It makes us wonder what else has been withheld that should have been released almost automatically. It calls into question the ability of Mr. Hintz and the attorneys to conduct reasonable and timely balancing tests.

Indeed, they can’t or don’t, and resort instead to claiming illegal blanket exemptions.

But none of this is rocket science, and even these two should be able to make reasonable calls just like other officials have done. Simply put, any redaction or denial must be rare, must qualify under a specific exemption that is narrowly construed, and must be explained. 

Here’s the red flags they should pay attention to: If the denials and redactions aren’t rare, they’re in troubled waters. If they have to look for an exemption rather than immediately recognizing it in the specific records, they are in troubled waters. If they can’t reasonably explain the denial to the public, with the topics defined, they are in troubled waters.

Of course, these two could be playing dumb like a fox.

After all, Mr. Hintz’s special interest connections run deep, having spent a career at Exxon. That’s a company long plagued by transparency troubles, accused of secrecy over taxes, accused of secrecy over ruptured pipelines, accused of secrecy over oil spills. It’s a culture of corporate cloak and dagger.

We don’t know if Mr. Hintz adhered to that philosophy but he was certainly embedded in it for many years. In any event, the chairman now works not for a corporate entity that cherishes concealment but a public entity whose declared public policy is transparency.

The questions about special interests and conflicts of interest don’t end there. Now we learn that assisting Mr. Desmond in his review and redaction of Mr. Hintz’s records was none other than attorney Andrew Smith, the former Oneida County board chairman, who was assigned by the insurance company.

This is troubling on so many levels it is almost impossible to comprehend. First, being a former board chairman should by itself disqualify him for the task, given the former chairman’s personal and political ties within county government.

Second, as county board chairman back in the 2000s, Mr. Smith was notoriously famous for his closed government policies, getting an ‘F’ in our county sunshine ratings. To cite just one example, on a another attorney-client privilege matter, way back in 2004, Mr.
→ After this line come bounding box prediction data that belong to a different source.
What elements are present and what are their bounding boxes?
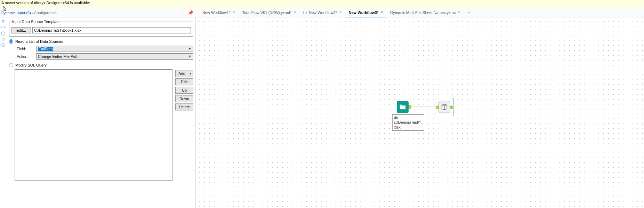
update-banner: A newer version of Alteryx Designer x64 … (0, 0, 644, 8)
directory-tool-annotation[interactable]: dir c:\Dennis\Test\*.xlsx (392, 114, 424, 131)
directory-tool-annotation-text: dir c:\Dennis\Test\*.xlsx (394, 115, 421, 129)
sql-query-area: Add ▼ Edit Up Down Delete (15, 69, 193, 181)
tab-total-flow[interactable]: Total Flow V01 (NEW).yxmd* ✕ (240, 8, 299, 17)
action-select-value: Change Entire File Path (38, 54, 79, 59)
output-anchor[interactable] (450, 106, 453, 109)
read-list-label: Read a List of Data Sources (15, 39, 63, 44)
sql-add-button[interactable]: Add ▼ (175, 70, 193, 77)
field-select-value: FullPath (38, 47, 53, 51)
directory-tool-node[interactable] (397, 101, 409, 113)
read-list-radio-row[interactable]: Read a List of Data Sources (9, 39, 193, 44)
update-banner-text: A newer version of Alteryx Designer x64 … (1, 1, 90, 5)
pin-icon[interactable]: 📌 (188, 10, 193, 15)
input-data-source-template-group: Input Data Source Template Edit... (9, 20, 193, 37)
modify-sql-label: Modify SQL Query (15, 63, 47, 67)
template-legend: Input Data Source Template (11, 20, 60, 24)
tool-name: Dynamic Input (5) (1, 11, 31, 15)
close-icon[interactable]: ✕ (339, 10, 342, 14)
sql-add-label: Add (178, 71, 185, 76)
header-row: Dynamic Input (5) - Configuration ⋮ 📌 Ne… (0, 8, 644, 17)
config-side-icons: ⚙ < > ◯ ◇ ⓘ (0, 17, 6, 208)
action-label: Action: (17, 54, 34, 59)
tab-dynamic-multi-file[interactable]: Dynamic Multi File Sheet Names.yxmc ✕ (387, 8, 463, 17)
gear-icon[interactable]: ⚙ (1, 20, 5, 23)
chevron-down-icon: ▼ (187, 46, 192, 52)
sql-up-button[interactable]: Up (175, 87, 193, 94)
field-select[interactable]: FullPath ▼ (36, 46, 193, 52)
config-panel-header-icons: ⋮ 📌 (180, 8, 195, 17)
modify-sql-radio-row[interactable]: Modify SQL Query (9, 63, 193, 67)
read-list-radio[interactable] (9, 39, 13, 44)
workflow-canvas[interactable]: dir c:\Dennis\Test\*.xlsx (195, 17, 644, 208)
field-label: Field: (17, 47, 34, 51)
sql-query-buttons: Add ▼ Edit Up Down Delete (175, 70, 193, 181)
configuration-panel: Input Data Source Template Edit... Read … (6, 17, 195, 208)
chevron-down-icon: ▼ (187, 54, 192, 59)
tab-new-workflow3[interactable]: New Workflow3* ✕ (346, 8, 386, 17)
main-area: ⚙ < > ◯ ◇ ⓘ Input Data Source Template E… (0, 17, 644, 208)
close-icon[interactable]: ✕ (293, 10, 296, 14)
sql-query-list[interactable] (15, 69, 172, 181)
tab-label: New Workflow3* (349, 10, 378, 15)
connection-wire[interactable] (411, 107, 438, 107)
folder-open-icon (399, 103, 406, 111)
read-list-fields: Field: FullPath ▼ Action: Change Entire … (17, 46, 193, 60)
output-anchor[interactable] (409, 105, 411, 109)
tab-label: New Workflow2* (309, 10, 337, 15)
sql-edit-button[interactable]: Edit (175, 78, 193, 85)
tag-icon[interactable]: ◇ (2, 37, 5, 41)
tab-new-workflow2[interactable]: New Workflow2* ✕ (300, 8, 345, 17)
tab-label: Dynamic Multi File Sheet Names.yxmc (390, 10, 456, 15)
tab-overflow-button[interactable]: ··· (474, 10, 483, 15)
dynamic-input-tool-node[interactable] (438, 101, 450, 113)
info-icon[interactable]: ⓘ (1, 43, 5, 47)
input-anchor[interactable] (436, 106, 439, 109)
close-icon[interactable]: ✕ (233, 10, 235, 14)
tab-label: New Workflow1* (202, 10, 231, 15)
sql-delete-button[interactable]: Delete (175, 103, 193, 110)
edit-template-button[interactable]: Edit... (11, 27, 31, 33)
kebab-menu-icon[interactable]: ⋮ (180, 10, 184, 15)
new-tab-button[interactable]: + (465, 10, 473, 15)
xml-icon[interactable]: < > (0, 25, 6, 29)
sql-down-button[interactable]: Down (175, 95, 193, 102)
tab-new-workflow1[interactable]: New Workflow1* ✕ (200, 8, 238, 17)
tab-label: Total Flow V01 (NEW).yxmd* (242, 10, 292, 15)
dynamic-input-icon (441, 103, 448, 111)
close-icon[interactable]: ✕ (380, 10, 383, 14)
circle-icon[interactable]: ◯ (1, 31, 5, 35)
modify-sql-radio[interactable] (9, 63, 13, 67)
workflow-tabs: New Workflow1* ✕ Total Flow V01 (NEW).yx… (195, 8, 483, 17)
loading-spinner-icon (303, 11, 307, 14)
action-select[interactable]: Change Entire File Path ▼ (36, 53, 193, 60)
template-path-input[interactable] (32, 27, 191, 33)
config-suffix: - Configuration (32, 11, 57, 15)
close-icon[interactable]: ✕ (458, 10, 460, 14)
config-panel-title: Dynamic Input (5) - Configuration (0, 8, 180, 17)
chevron-down-icon: ▼ (189, 72, 192, 75)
Smith tried to argue that only the full county board and not an individual records custodian — you know, the actual client — could waive attorney-client privilege, when the law clearly states that, as we just stated, “(t)he legal custodian shall be vested by the authority with the full legal power to render decisions and carry out the duties of the authority under the (records law).”

Second, underscoring his vast contempt for average citizens, as a member of the Human Services Board, Mr. Smith refused to acknowledge whistleblower efforts to call attention to egregious conduct inside the Human Service Center at the time, even though he sat on the agency’s board: “It’s hard to top his refusal to return phone calls to citizens concerned about mismanagement at the Human Service Center, where he sits on the board and in which Oneida County is heavily invested,” we wrote. “Apparently Mr. Smith answers only to the special interests he serves.”

And we wondered that same year about the relatively new corporation counsel Brian Desmond and his early bad track record on openness: “For some time, we wondered why Mr. (Larry) Heath would endorse Mr. Desmond as his successor, but now we are beginning to see the reason, for Mr. Desmond is following in the footsteps of the worst open records and open government individual to come down the pike in a long time. The only reason Mr. Desmond gets a ‘D’ is because we're not quite sure if he is working for himself or the good-old-boys network allied with county board chairman Andy Smith.”

After all these years, we know the answer to that. He’s bad on his own, but apparently Mr. Smith still calls the shots, at least when it comes to open records. All of which leads us to wonder: Just who is the county board chairman, Dave Hintz or Andrew Smith? 

Another: Why does it take two lawyers — one an outside counsel — and who knows how many months to review a simple open records request, when other government officials are releasing as many documents in hours and days?

How much did this review of records cost? How many hours did it take to review the records, and how many records were reviewed? How many were reviewed needlessly?

These are questions taxpayers need answered, and we will get those answers.

The only other questions remaining are whether Oneida County supervisors are going to endorse this leadership and this conduct or demand a new and transparent way. To that end, we have sent out a survey to all supervisors asking whether they are satisfied with the current records policies, whether they endorse chairman Hintz’s policy of complete secrecy in attorney communications, and whether they stand behind the actions of the corporation counsel.

With this latest debacle, we need to know. The voters and taxpayers need to know whose interests are being served. We will no longer let individual supervisors sit in the shadows and claim ignorance.

Finally, supervisors in the Lakeland area especially need to answer these questions, and they need to voice whether they believe the Rhinelander-centric decision-making in the county is serving the interests of the entire county or just those of Rhinelander. 

Minocqua alone accounts for about 25% of the county’s property tax revenues. Add in Woodruff, Hazelhurst, and Lake Tomahawk and it’s significantly more. Are we getting 25% and more of the county’s programs and services? Are we getting our fair share? And are the taxpayers getting the information they need to hold the county board accountable for the tax dollars we pay?

We’ll close with an analogy. The courts have determined that there is no wiggle room for officials when presented with a records request. They must deny the request or fulfill it. Period.

The same goes for supervisors now. There is no wiggle room here. Supervisors must declare themselves to be on the side of openness or secrecy. Period.

We, and all voters, await the answers.